David Neumann
The FCA grant does away with trying to justify or rationalize one's approach to making art. I feel free to do what I will... The FCA grant sets the creative ball rolling in the best way. Being free of using 'grant speak' or any other kind of art jargon at the beginning of a process comes as a great relief to me personally, allowing me to listen to those deeper voices with ease.
- David Neumann, December 2011
Artist Statement
As artistic director of Advanced Beginner Group, I create "multi-disciplinary" dances from scratch, bringing to gesture, word and proximity a delighted embrace of our contradictory lives. I utilize experimental dance-making approaches with a humorous outlook and an inclusive layering of disciplines to create complex, thought-provoking dance works that push the form. I challenge my assumptions on 'how to make a dance' giving each work a distinct geography so that viewers can examine their own assumptions. These approaches are born of the belief that there is always something more to think and feel, always another mind to engage in surprising ways, always a valuable effort in trying to bend the habitual gestures around new shapes.
In rehearsal, I try to see through the categories by which we're taught to define art. The question of whether to call my work "multi-disciplinary" or "dance theater" or "post-whatever-you-want-to-add" steps directly in the path of seeing what's in front of me. I use the human body as the locus of my work, the mind as something always to consider. Life and art are most challenging when caught in the realm between thought and behavior, between describing one's life and experiencing it. The performance is a place where we can begin to unpack our contemporary lives––see it, feel it, laugh at it, engage the larger questions and become alert.
- December 2010
Biography
David Neuman is a choreographer and performer. Neumann has been a featured dancer in the works of Big Dance Theater, Jane Comfort, Irene Hultman, Susan Marshall, Sally Silvers, Cathy Weiss and club legend, Willi Ninja. He was a member of Doug Varone and Dancers and an eight-year original member and collaborator with the Doug Elkins Dance Company, with whom he toured nationally and internationally. He continues to perform and choreograph for theater, opera and film working with such directors as: Hal Hartley, Laurie Anderson, Robert Woodruff, Lee Breuer, Peter Sellars, JoAnn Akalaitis, Sam Gold, Mark Wing-Davey, Daniel Sullivan, and Sarah Benson.
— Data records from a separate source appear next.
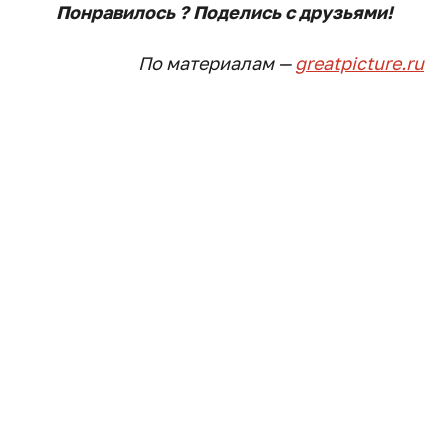
Понравилось ? Поде
лись с друзьями!
По материалам —
greatpicture.ru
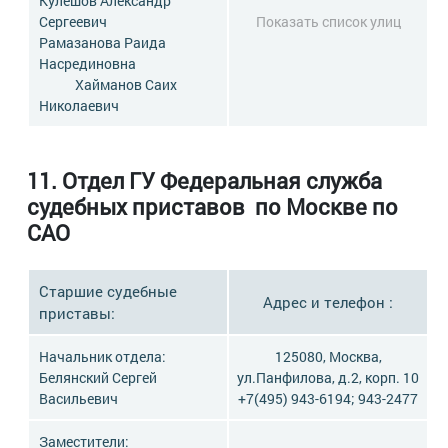
Кулешов Александр
Сергеевич
Показать список улиц
Рамазанова Раида
Насрединовна
Хайманов Саих
Николаевич
11.
Отдел ГУ Федеральная служба
судебных приставов по Москве по
САО
Старшие судебные
Адрес и телефон :
приставы:
Начальник отдела:
125080, Москва,
Белянский Сергей
ул.Панфилова, д.2, корп. 10
Васильевич
+7(495) 943-6194; 943-2477
Заместители:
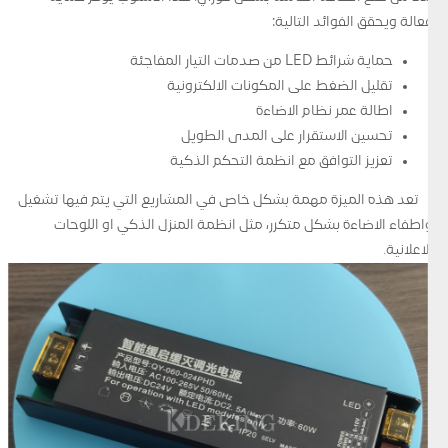
فعالة ويحقق الفوائد التالية:
حماية شرائط LED من صدمات التيار المفاجئة
تقليل الضغط على المكونات الالكترونية
اطالة عمر نظام الاضاءة
تحسين الاستقرار على المدى الطويل
تعزيز التوافق مع انظمة التحكم الذكية
تعد هذه الميزة مهمة بشكل خاص في المشاريع التي يتم فيها تشغيل
واطفاء الاضاءة بشكل متكرر، مثل انظمة المنزل الذكي او اللوحات
الاعلانية.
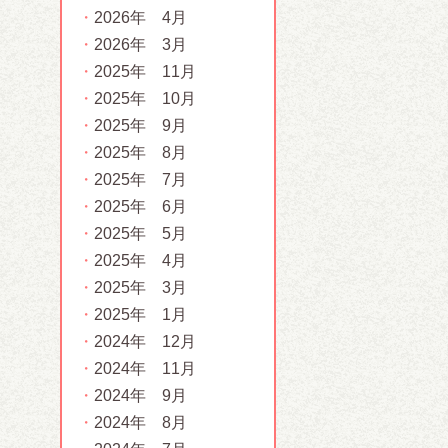
2026年 4月
2026年 3月
2025年 11月
2025年 10月
2025年 9月
2025年 8月
2025年 7月
2025年 6月
2025年 5月
2025年 4月
2025年 3月
2025年 1月
2024年 12月
2024年 11月
2024年 9月
2024年 8月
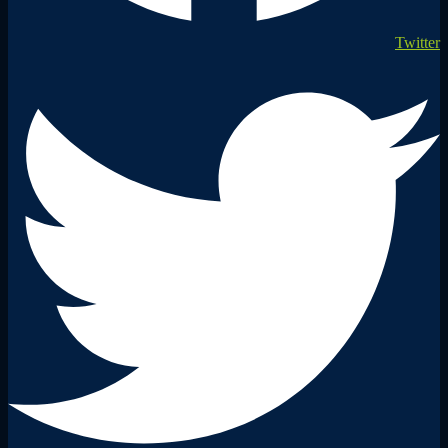
Twitter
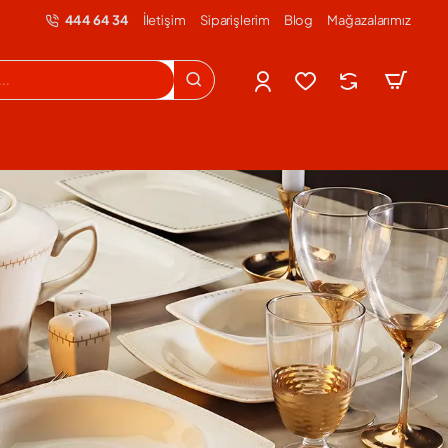
444 64 34
İletişim
Siparişlerim
Blog
Mağazalarımız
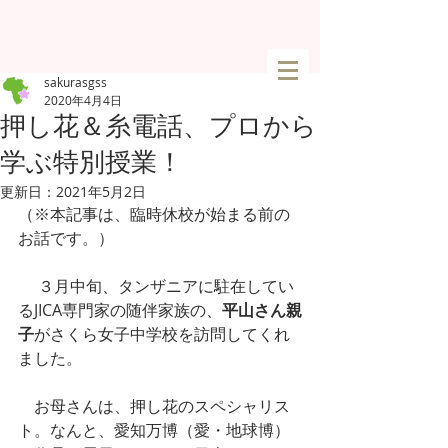
sakurasgss
2020年4月4日
押し花＆糸電話、プロから
学ぶ特別授業！
更新日：
2021年5月2日
（※本記事は、臨時休校が始まる前の
お話です。）
 　３月中旬、タンザニアに駐在してい
るJICA専門家の随伴家族の、
平山さん親
子
がさくら女子中学校を訪問してくれ
ました。
　お母さんは、押し花のスペシャリス
ト。なんと、愛知万博（愛・地球博）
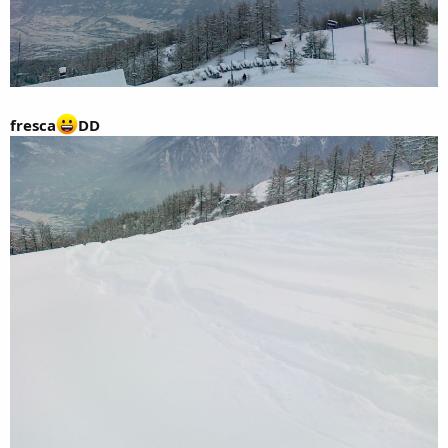
fresca
DD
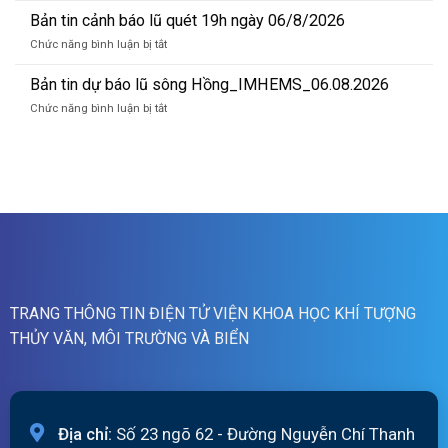
lũ
tin
Bản tin cảnh báo lũ quét 19h ngày 06/8/2026
quét
cảnh
07h
ở
Chức năng bình luận bị tắt
báo
ngày
Bản
lũ
07/8/2026
tin
Bản tin dự báo lũ sông Hồng_IMHEMS_06.08.2026
quét
cảnh
01h
ở
Chức năng bình luận bị tắt
báo
ngày
Bản
lũ
07/8/2026
tin
quét
dự
19h
báo
ngày
lũ
06/8/2026
sông
Hồng_IMHEMS_06.08.2026
TRANG THÔNG TIN ĐIỆN TỬ VIỆN KHOA HỌC KHÍ TƯỢNG
THỦY VĂN, MÔI TRƯỜNG VÀ BIỂN
Địa chỉ:
Số 23 ngõ 62 - Đường Nguyễn Chí Thanh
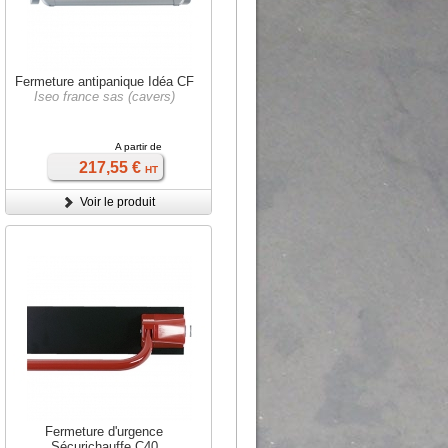
Fermeture antipanique Idéa CF
Iseo france sas (cavers)
A partir de
217,55 €
HT
Voir le produit
Fermeture d'urgence
Sécurichauffe C40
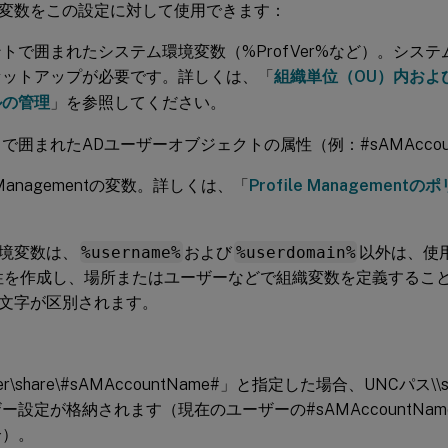
変数をこの設定に対して使用できます：
トで囲まれたシステム環境変数（%ProfVer%など）。シス
セットアップが必要です。詳しくは、「
組織単位（OU）内およ
ルの管理
」を参照してください。
で囲まれたADユーザーオブジェクトの属性（例：#sAMAccoun
le Managementの変数。詳しくは、「
Profile Managementの
。
境変数は、
%username%
および
%userdomain%
以外は、使
性を作成し、場所またはユーザーなどで組織変数を定義するこ
文字が区別されます。
ver\share\#sAMAccountName#」と指定した場合、UNCパス\\serve
ー設定が格納されます（現在のユーザーの#sAMAccountName#
合）。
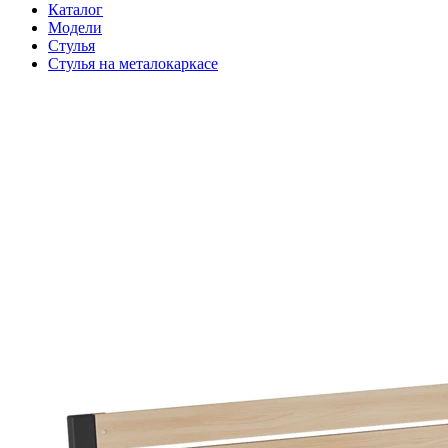
Каталог
Модели
Стулья
Стулья на металокаркасе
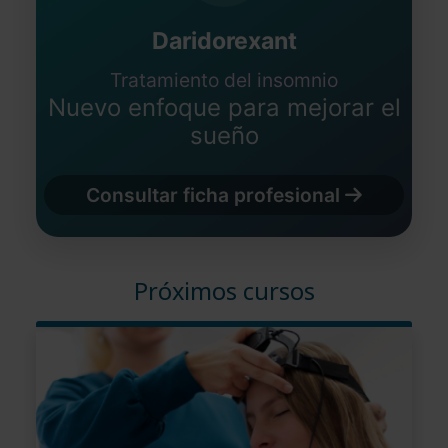
Daridorexant
Tratamiento del insomnio
Nuevo enfoque para mejorar el
sueño
Consultar ficha profesional
Próximos cursos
As artistic director of Advanced Beginner Group, David Neumann's work has been presented in New York at Performance Space 122, New York Live Arts, The Kitchen, Central Park Summerstage (where he collaborated with John Giorno), Celebrate Brooklyn, Symphony Space (where he collaborated with Laurie Anderson), the Walker Art Center, Alverno College, and The Whitney Museum of American Art, among others.
With the support of his Grants to Artist award, Neumann created the dance Restless Eye (2012), in collaboration with writer Sibyl Kemspon and video and sound artist Tei Blow. His other projects include The Total Bent (2015) by Stew, An Octoroon (2014) at SOHO Rep, The Object Lesson (2014) at Brooklyn Academy of Music, I Understand Everything Better (2015) at Abrons Arts Center, and choreographing and performing solos and duets with Mikhail Baryshnikov.
Prior to his 2011 Grants to Artists, Neumann received a received a New York Dance and Performance "Bessie" Award for his work as a performer with Doug Elkins Dance Company (1991), a Princess Grace Fellowship in Theater (1993), a "Bessie" Award for It's Gonna Rain at Dance Theater Workshop (1998), a Rockefeller Foundation Multi-Arts Production Grant (2004), Meet the Composer Grant (with Eve Beglarian) (2007), and a Creative Capital Grant (2009).
Neumann received a B.F.A. from SUNY Purchase (1998). He has taught in the theater departments of New York University, Barnard College, and Yale University. He is currently professor of Theater at Sarah Lawrence College.